Wednesday, October 29, 2008

Voice Recognition Projects Bring More Than Just ROI

In these belt-tightening times, any new voice recognition project must pay its way in the short term with a satisfactory near-term return on investment. It should also improve the customer experience, since customers are often alienated by ineffective customer service centers. Since IVR projects can be introduced incrementally to complement human agents, it is usually not difficult to show that, in the short term, service is improved at a lower overall cost. On cost savings alone, the ROI is often acceptable.

Even a basic IVR project can sometimes have an ROI to brag about. Just think about the system recently launched by Victrio to fight credit card fraud. A report on the new system reads:
Victrio introduces a new credit risk management services that identifies fraudsters by their voice during credit card authorisation phone calls. The service works by comparing the callers' voice against a database of known criminals. Authorisation is denied if a match between a caller's voice and a fraudster's voice is found. The service is aimed at online merchants as well as banks and other credit card issuers.

Compare that with how present systems handle the same problem. Try calling your bank branch by telephone. The agent will quite rightly ask you a series of questions to verify that you are who you say you are. Unfortunately, in most cases all the answers could easily have been provided by someone who had stolen your identity from fairly public records. So the agent and you are tied up for a little while in a meaningless exercise. Systems based on PINs and passwords are fine but are still not unbreakable. They may also frustrate customers who forget their passwords or even the answers to the security questions.

On the other hand, voice data contains so much information that it can provide a very strong and clearly unbreakable identification system. At the same time, it speeds up the authorization process for much higher customer satisfaction at a lower system cost. The customer is very happy and the agent is only involved with operations that require a human agent.

Let us assume that the authentication/authorization process with a live agent takes an average of 20 seconds, whereas IVR authentication takes approximately 5 seconds. The agent time that is saved can be channelled to assist in other tasks, meaning that wait time would be shortened. Thus, clients would wait less and have shorter calls – a good recipe for increased customer satisfaction. That having been said, this is a very simplistic way of doing ROI. This evaluation only means that we have shortened the call authorization time to ¼ of the initial length, but the question is, have the operational costs been cut accordingly?

In order to really properly perform ROI analysis for your company, you will have to evaluate the overall costs of the IVR project and quantify the benefits in dollar savings. Doing so will show how the organization can cut costs and still improve its customer service. In addition, ROI analysis can evaluate how the company can reap the benefits of fraud detection, which translates into greater financial savings.

Overall, ROI involves detailed planning in order to calculate the estimated savings in operational costs and to forecast whether or not a project is worthwhile. ROI analysis allows the organization to give a green light for a project, with concrete steps to ensure a win-win situation all around.

Tuesday, October 14, 2008

What do IVR Systems Have to Do with the Election?

A polling company has recently instated automated IVR calling to predict the outcome of the election. The concerns raised by the recent changes showcase some of the prevalent suspicions regarding IVR technology. Read an article on the move to IVR polling here.
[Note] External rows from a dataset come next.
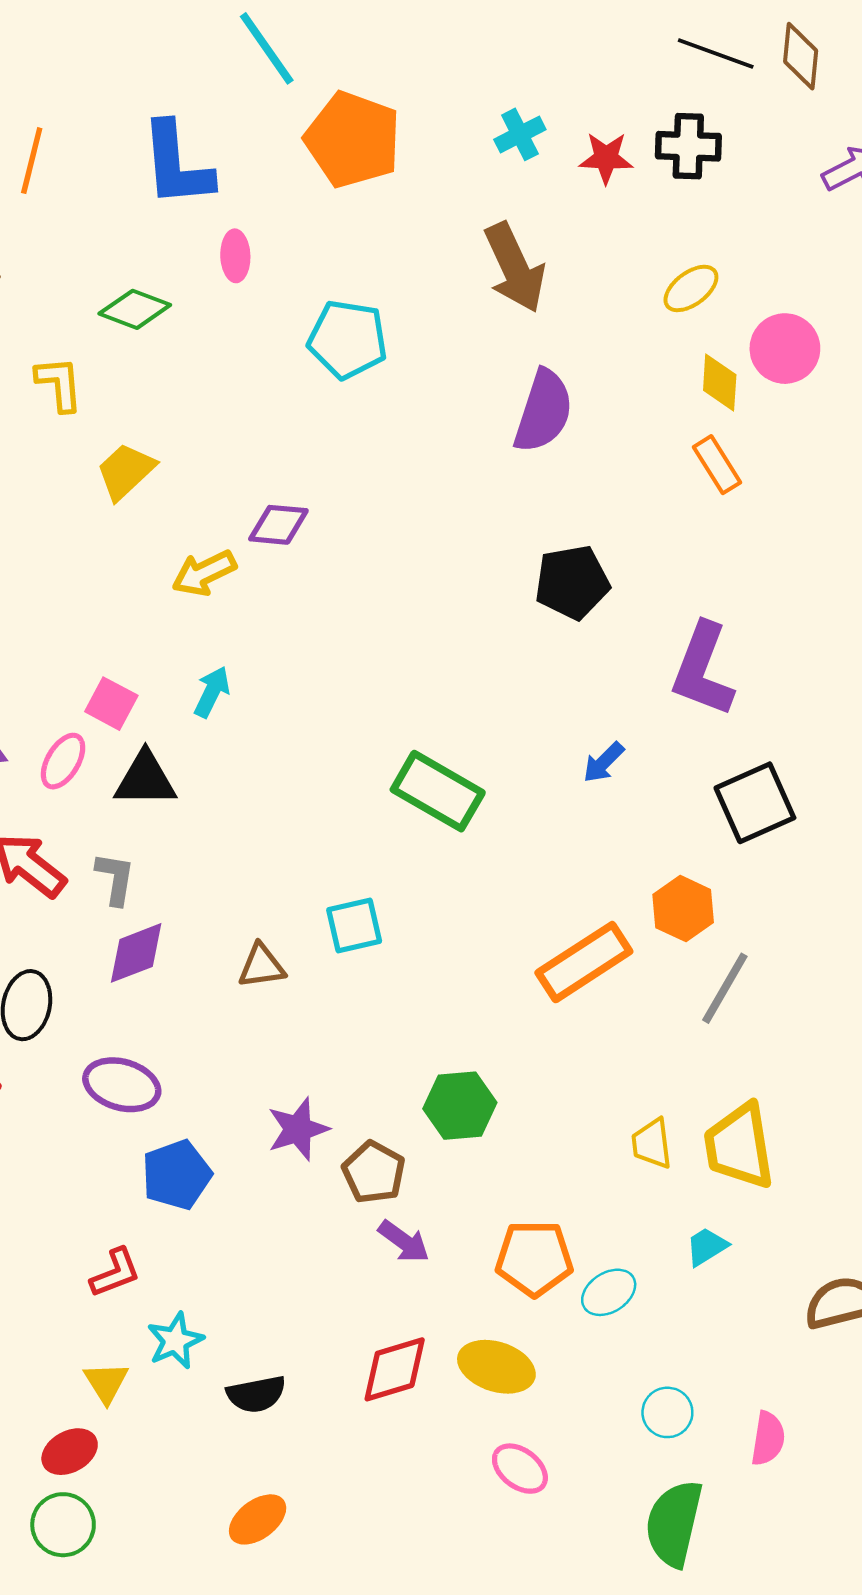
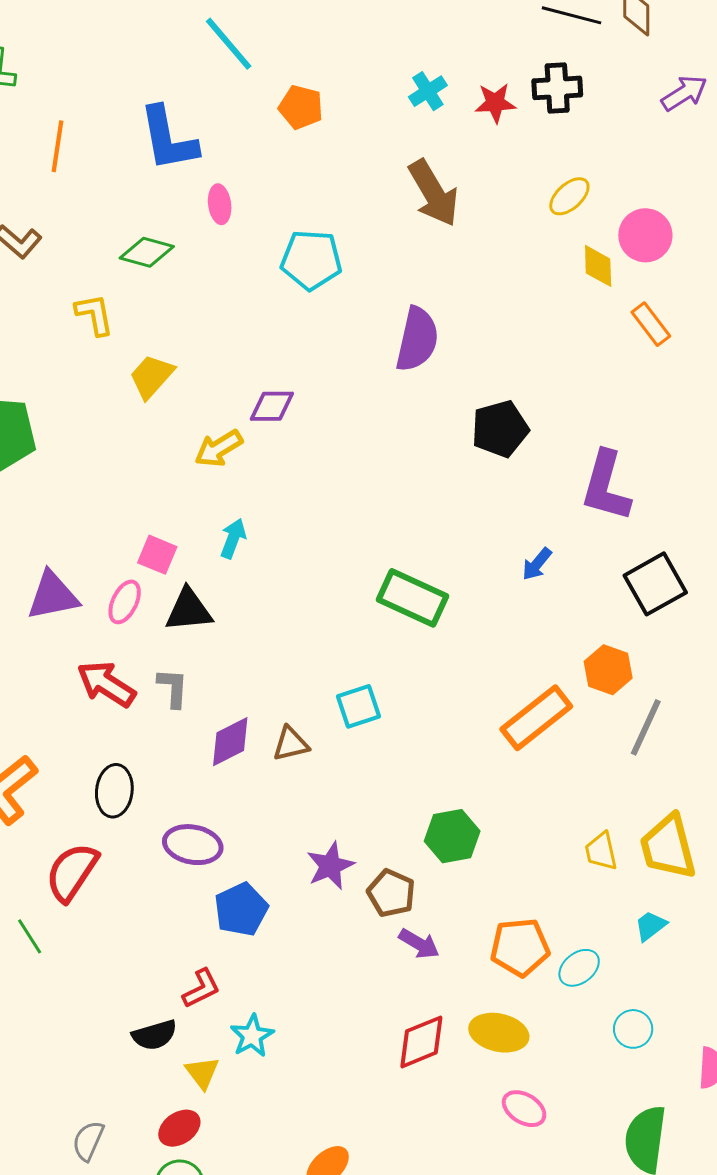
orange pentagon: (353, 140) -> (301, 107), size x0.6
purple semicircle: (543, 411) -> (417, 339), moved
orange rectangle: (717, 465) -> (651, 324), moved
purple diamond: (136, 953) -> (230, 742), moved
black semicircle: (256, 1394) -> (155, 1035), moved
cyan circle: (667, 1412) -> (633, 1029), moved

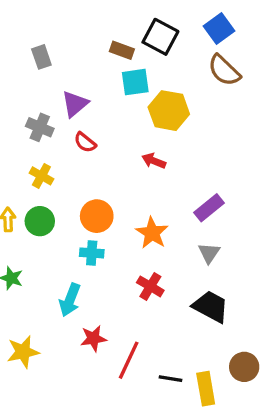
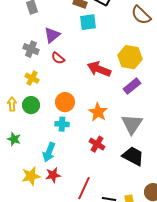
yellow hexagon: (169, 111) -> (130, 57), moved
red arrow: (154, 161) -> (99, 69), size x1.6
purple rectangle: (209, 208) -> (132, 86), moved
gray triangle: (209, 253) -> (132, 124), size x1.6
red star: (93, 338) -> (53, 175), moved
yellow star: (23, 352) -> (31, 176), moved

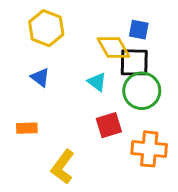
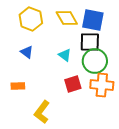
blue square: (139, 30) -> (93, 20), size x1.6
yellow diamond: (113, 48) -> (67, 18), moved
orange cross: (149, 149) -> (102, 85), moved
The article cites George Bishop, a professor of political science at the University of Cincinnati, who highlights common concerns regarding IVR:
What if you don't understand the question? There's no opportunity for clarification. There's also no one there to probe you to answer the question if the person isn't sure.

Bishop’s statement reflects a skepticism regarding the usability of IVR systems. He betrays the same preference for human agents that call centers often see in their callers. The same issues with respect to usability and system intelligence often return in discussion regarding voice recognition software systems. Still, the issue is not whether or not IVR is the best method for election polling. The issue surrounds how to build a voice recognition system that fits the bill. For example, there needs to be proper testing to ensure the IVR interface is tailored to the needs of its users. A good IVR system accounts for potential deviations from the script and is tailored to the expectations of callers. This can only be accomplished with usability testing. In addition to usability testing, system monitoring is often needed. Election polling is only implemented for a matter of days; but organizations that implement ongoing IVR systems require constant post-deployment monitoring to ensure that users are continually provided the best and most efficient service. The context of how the IVR system is used must be taken into consideration, with the expectations and mental model of users being considered. Of course companies want to maximize the ROI of an IVR project, and initial ROI analysis ensures that a voice recognition software project will yield the expected outcome.

So how to respond to the concerns raised by Bishop? Again, it’s a matter of having a customized IVR system that has been properly designed, tested, piloted, and tuned. Whether the IVR uses speech recognition software or responds to touch-tone dialing, the system needs to be tailored to the needs of the respondent to ensure optimal functioning. Proper usability research and testing reduces any concern over understanding the question.